Dolly went to bed. She lay there in the dark thinking about the man who’d had his face smashed in because he wanted a French polish, and the Delaneys that Celia paid protection money to. Now she could see why. They’d worked that bloke over like they were tenderizing a piece of meat. It had taken her some while and a lot of elbow grease to get the blood stains out of the carpet.

She had always thought that men worked against you – the exception being Darren, who was too interested in his own sex to ever bother the girls. But tonight had taught her a lesson; sometimes men could work in your favour, too. She turned over, plumped up her pillows, and slept more soundly than she had in a long, long while.

She caught Celia alone in the kitchen next day.

Celia looked up at her young worker through a haze of ciggie smoke. She was turning the pages of the Daily Mail, reading about all the bookshops selling out of Lady Chatterley’s Lover on publication day. ‘What?’ she queried.

Dolly sat down at the table. ‘I’ve remembered his name, that pimp who duffed me over.’

Dolly closed up the paper and took another deep drag on her ivory holder. ‘That’s good. What’s he look like?’ she asked.

‘He’s tall and thin. Bony. Dark-skinned. There’s a big scar here.’ Dolly ran a finger down her left cheek. ‘And he wears these flashy shoes with silver eagles on the toecaps.’

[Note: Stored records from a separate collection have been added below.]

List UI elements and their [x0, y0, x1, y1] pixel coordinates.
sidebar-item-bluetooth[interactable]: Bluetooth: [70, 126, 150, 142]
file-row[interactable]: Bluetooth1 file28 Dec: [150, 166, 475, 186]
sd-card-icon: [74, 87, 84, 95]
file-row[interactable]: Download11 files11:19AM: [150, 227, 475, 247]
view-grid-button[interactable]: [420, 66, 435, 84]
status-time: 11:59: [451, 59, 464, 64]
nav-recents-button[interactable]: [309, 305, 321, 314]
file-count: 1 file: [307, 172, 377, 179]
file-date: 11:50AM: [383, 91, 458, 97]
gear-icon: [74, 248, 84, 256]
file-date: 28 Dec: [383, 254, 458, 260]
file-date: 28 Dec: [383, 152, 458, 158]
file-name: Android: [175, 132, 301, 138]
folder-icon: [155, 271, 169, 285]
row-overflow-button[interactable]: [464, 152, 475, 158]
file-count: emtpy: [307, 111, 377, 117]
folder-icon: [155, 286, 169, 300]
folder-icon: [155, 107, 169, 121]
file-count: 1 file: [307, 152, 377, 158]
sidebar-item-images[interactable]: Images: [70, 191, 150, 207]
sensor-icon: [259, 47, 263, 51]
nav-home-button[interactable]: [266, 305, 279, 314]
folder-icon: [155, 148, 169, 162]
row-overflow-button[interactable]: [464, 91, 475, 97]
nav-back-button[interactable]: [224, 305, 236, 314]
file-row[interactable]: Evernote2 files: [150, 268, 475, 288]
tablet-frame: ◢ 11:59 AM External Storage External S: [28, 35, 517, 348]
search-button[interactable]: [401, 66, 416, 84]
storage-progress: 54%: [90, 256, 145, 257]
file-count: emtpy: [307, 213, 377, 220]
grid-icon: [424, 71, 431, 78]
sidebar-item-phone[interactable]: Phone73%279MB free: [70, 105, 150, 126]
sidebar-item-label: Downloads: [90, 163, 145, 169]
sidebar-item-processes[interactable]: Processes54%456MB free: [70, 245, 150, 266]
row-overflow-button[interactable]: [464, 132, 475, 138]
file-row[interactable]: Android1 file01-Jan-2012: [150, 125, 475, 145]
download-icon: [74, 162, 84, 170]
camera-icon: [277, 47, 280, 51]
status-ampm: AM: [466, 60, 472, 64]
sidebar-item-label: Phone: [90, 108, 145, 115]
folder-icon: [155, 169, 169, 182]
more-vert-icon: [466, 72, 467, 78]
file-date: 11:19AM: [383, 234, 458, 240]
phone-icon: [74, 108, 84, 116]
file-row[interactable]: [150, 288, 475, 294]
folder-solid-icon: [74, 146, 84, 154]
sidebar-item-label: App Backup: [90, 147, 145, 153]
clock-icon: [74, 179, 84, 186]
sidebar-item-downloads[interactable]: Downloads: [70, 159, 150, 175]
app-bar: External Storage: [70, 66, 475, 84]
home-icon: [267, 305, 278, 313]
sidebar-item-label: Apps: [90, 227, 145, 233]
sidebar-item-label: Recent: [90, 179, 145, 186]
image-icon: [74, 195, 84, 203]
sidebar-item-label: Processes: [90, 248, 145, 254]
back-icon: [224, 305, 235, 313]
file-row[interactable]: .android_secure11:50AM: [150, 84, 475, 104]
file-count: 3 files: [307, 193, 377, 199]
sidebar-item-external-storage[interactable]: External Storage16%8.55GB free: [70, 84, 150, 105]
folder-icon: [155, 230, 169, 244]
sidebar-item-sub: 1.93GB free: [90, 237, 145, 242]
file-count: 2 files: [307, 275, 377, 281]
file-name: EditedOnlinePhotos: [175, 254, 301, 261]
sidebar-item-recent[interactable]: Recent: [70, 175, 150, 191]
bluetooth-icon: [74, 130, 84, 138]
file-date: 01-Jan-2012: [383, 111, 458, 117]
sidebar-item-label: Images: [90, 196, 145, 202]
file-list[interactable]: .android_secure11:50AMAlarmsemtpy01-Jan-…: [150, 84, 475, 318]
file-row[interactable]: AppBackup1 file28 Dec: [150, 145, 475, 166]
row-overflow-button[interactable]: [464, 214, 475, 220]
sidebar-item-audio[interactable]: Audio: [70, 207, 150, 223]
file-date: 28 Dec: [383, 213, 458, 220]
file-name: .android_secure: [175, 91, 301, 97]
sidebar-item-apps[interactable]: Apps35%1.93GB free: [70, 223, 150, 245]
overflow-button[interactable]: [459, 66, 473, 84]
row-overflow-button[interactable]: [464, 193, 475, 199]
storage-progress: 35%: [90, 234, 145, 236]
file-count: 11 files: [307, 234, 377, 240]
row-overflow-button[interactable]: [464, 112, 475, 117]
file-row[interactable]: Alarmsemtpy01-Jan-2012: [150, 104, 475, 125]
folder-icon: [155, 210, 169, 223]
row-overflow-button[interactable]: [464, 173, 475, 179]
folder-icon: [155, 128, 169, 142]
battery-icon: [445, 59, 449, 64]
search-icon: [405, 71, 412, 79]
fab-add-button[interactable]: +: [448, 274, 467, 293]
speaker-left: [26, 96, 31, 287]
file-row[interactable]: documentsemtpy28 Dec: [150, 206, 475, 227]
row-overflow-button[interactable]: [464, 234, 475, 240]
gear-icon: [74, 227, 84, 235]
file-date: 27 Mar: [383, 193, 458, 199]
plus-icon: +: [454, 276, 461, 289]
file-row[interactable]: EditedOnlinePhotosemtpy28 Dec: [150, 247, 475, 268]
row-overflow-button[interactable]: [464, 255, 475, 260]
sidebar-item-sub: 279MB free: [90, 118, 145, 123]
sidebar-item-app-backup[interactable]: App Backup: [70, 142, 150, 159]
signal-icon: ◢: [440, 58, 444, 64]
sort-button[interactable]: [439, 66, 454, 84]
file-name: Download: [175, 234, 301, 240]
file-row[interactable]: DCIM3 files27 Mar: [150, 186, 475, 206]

Dolly would never forget the eagles. One of them had been imprinted on her thigh for days after the beating he’d given her. You could make out the beak and even the feathers, he’d kicked her that hard.

‘Is that right?’ Celia exhaled a plume of smoke. ‘And his name?’

‘I’ll start on the bedrooms,’ said Dolly, standing up. ‘It’s Gregor White.’

‘Right you are,’ said Celia, and went back to her paper.

44

Gregor White knew the trouble with brasses. The trouble was, you had to be on their backs day and night. Keep them on their backs, too. Fail to do that, and the lazy cows would slope off to the Lyons Corner House or the coffee shop or the local Wimpy and stuff their faces with cakes and burgers and get a big arse on them and turn the punters off and then where would you be? Fucked, that’s where.